### Source data ###

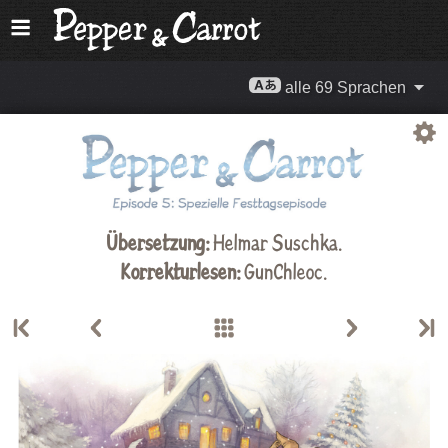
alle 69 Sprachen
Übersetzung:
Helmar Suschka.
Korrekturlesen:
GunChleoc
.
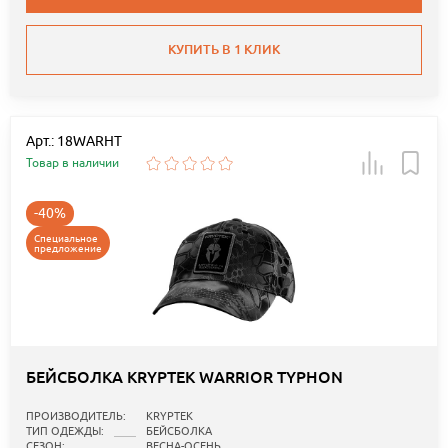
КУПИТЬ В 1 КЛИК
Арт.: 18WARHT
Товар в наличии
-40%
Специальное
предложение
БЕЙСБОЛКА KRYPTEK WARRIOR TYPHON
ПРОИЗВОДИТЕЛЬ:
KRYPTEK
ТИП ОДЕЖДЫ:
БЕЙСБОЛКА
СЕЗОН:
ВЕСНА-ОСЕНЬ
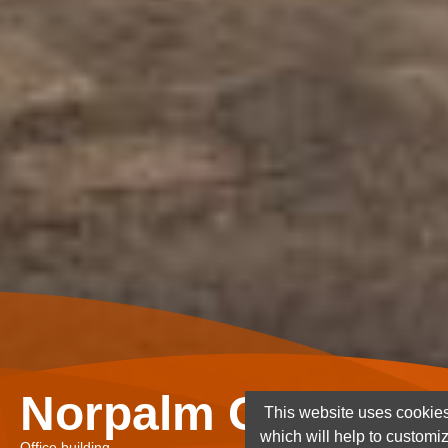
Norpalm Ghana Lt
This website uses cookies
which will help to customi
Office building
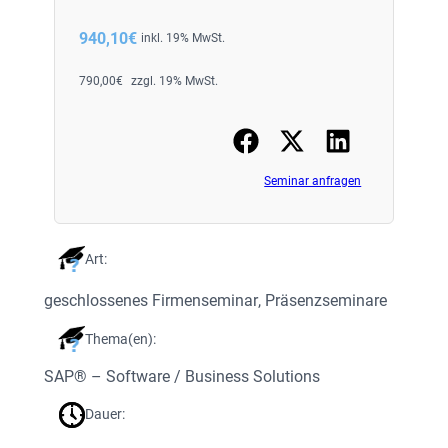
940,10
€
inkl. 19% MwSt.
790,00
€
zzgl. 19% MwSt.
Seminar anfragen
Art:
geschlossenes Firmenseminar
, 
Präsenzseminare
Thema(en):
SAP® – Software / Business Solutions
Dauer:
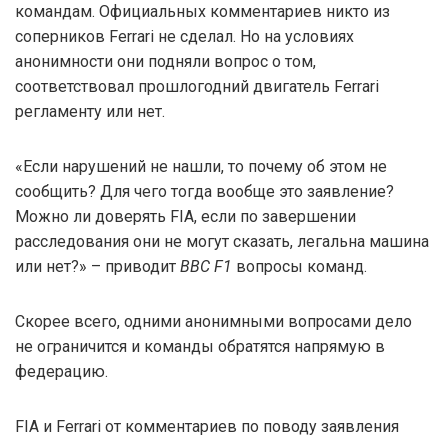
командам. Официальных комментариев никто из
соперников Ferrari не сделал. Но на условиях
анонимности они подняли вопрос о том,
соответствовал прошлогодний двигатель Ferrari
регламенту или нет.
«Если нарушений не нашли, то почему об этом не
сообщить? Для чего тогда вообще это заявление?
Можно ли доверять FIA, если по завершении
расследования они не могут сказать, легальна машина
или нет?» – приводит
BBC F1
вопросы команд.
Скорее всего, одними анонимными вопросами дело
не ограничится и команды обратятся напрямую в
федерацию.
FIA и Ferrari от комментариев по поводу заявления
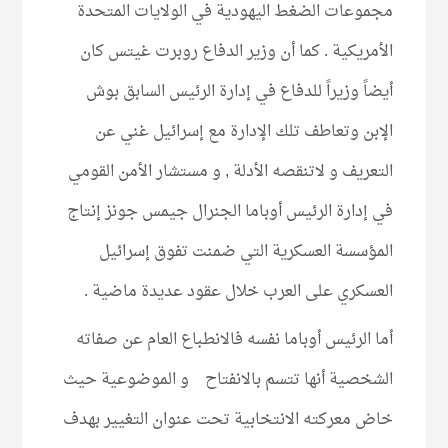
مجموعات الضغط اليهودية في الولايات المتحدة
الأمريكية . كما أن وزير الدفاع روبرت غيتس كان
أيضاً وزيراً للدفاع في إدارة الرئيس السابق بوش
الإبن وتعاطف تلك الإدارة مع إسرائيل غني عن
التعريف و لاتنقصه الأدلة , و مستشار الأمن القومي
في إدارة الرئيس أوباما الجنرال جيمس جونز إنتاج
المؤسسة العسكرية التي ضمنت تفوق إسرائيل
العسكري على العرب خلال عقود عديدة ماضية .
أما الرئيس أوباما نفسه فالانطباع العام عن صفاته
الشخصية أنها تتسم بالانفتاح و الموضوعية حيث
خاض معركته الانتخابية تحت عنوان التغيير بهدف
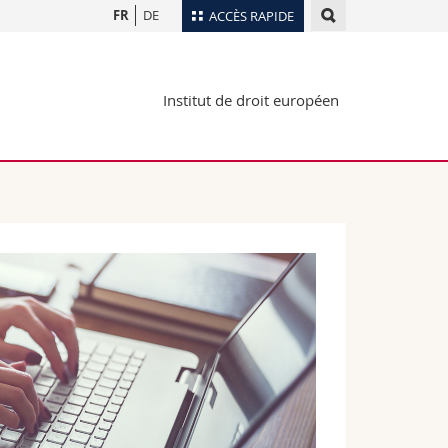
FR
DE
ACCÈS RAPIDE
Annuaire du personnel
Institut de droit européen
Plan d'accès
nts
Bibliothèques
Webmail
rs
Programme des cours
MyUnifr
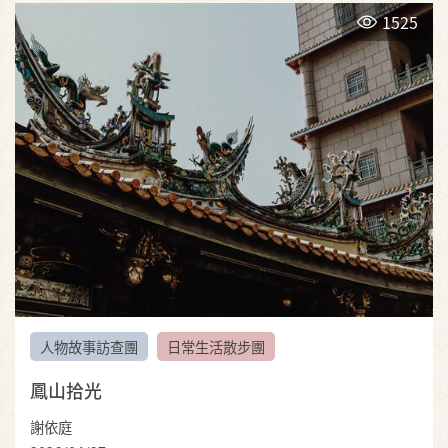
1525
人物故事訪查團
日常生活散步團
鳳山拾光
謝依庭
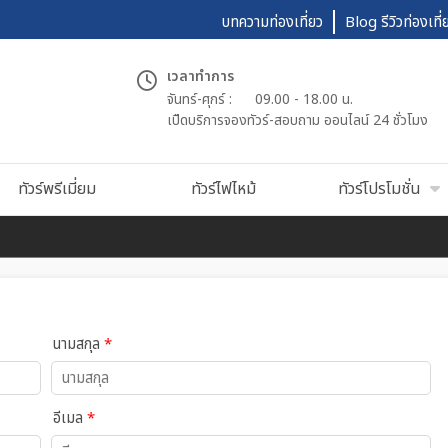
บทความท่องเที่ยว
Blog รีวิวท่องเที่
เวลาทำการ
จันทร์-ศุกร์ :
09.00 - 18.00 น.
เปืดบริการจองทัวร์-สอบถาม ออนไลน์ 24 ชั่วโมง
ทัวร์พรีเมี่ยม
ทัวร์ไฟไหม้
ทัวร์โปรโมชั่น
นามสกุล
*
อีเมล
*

###
### Source data ###

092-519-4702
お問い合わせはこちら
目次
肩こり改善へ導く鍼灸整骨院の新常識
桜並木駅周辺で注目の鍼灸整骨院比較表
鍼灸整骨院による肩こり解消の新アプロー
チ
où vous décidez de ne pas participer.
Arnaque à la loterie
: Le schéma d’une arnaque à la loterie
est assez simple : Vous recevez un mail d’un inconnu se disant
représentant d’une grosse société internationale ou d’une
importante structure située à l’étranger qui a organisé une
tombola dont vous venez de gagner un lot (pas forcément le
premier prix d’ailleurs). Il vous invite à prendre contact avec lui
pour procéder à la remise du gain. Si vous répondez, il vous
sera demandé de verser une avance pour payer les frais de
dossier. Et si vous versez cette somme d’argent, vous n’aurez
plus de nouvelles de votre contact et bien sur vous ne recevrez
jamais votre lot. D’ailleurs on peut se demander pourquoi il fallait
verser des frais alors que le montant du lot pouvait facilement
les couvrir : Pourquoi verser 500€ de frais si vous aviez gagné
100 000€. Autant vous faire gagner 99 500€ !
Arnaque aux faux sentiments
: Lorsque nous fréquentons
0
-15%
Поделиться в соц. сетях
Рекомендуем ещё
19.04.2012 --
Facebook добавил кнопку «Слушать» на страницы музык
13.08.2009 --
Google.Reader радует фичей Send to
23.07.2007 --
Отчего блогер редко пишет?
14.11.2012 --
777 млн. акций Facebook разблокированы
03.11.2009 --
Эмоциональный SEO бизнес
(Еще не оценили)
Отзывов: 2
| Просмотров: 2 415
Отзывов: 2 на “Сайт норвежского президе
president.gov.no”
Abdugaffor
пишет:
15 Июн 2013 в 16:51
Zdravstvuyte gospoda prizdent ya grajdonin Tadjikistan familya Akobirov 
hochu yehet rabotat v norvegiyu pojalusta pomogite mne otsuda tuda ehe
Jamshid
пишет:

###
### Source data ###

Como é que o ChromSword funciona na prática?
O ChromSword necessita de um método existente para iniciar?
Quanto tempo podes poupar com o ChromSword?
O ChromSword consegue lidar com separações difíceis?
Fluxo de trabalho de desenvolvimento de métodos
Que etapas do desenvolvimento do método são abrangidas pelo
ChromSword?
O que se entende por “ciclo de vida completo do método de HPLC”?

###

**Activity**.
Everything between and including the line above containing "في إدارة الرئيس أوباما" and the line containing "09.00 - 18.00 น." should be reproduced exactly, with pictures excluded.

**Response to this exercise**.
في إدارة الرئيس أوباما الجنرال جيمس جونز إنتاج
المؤسسة العسكرية التي ضمنت تفوق إسرائيل
العسكري على العرب خلال عقود عديدة ماضية .
أما الرئيس أوباما نفسه فالانطباع العام عن صفاته
الشخصية أنها تتسم بالانفتاح و الموضوعية حيث
خاض معركته الانتخابية تحت عنوان التغيير بهدف
FR
DE
ACCÈS RAPIDE
Annuaire du personnel
Institut de droit européen
Plan d'accès
nts
Bibliothèques
Webmail
rs
Programme des cours
MyUnifr
1525
人物故事訪查團
日常生活散步團
鳳山拾光
謝依庭
บทความท่องเที่ยว
Blog รีวิวท่องเที่
เวลาทำการ
จันทร์-ศุกร์ :
09.00 - 18.00 น.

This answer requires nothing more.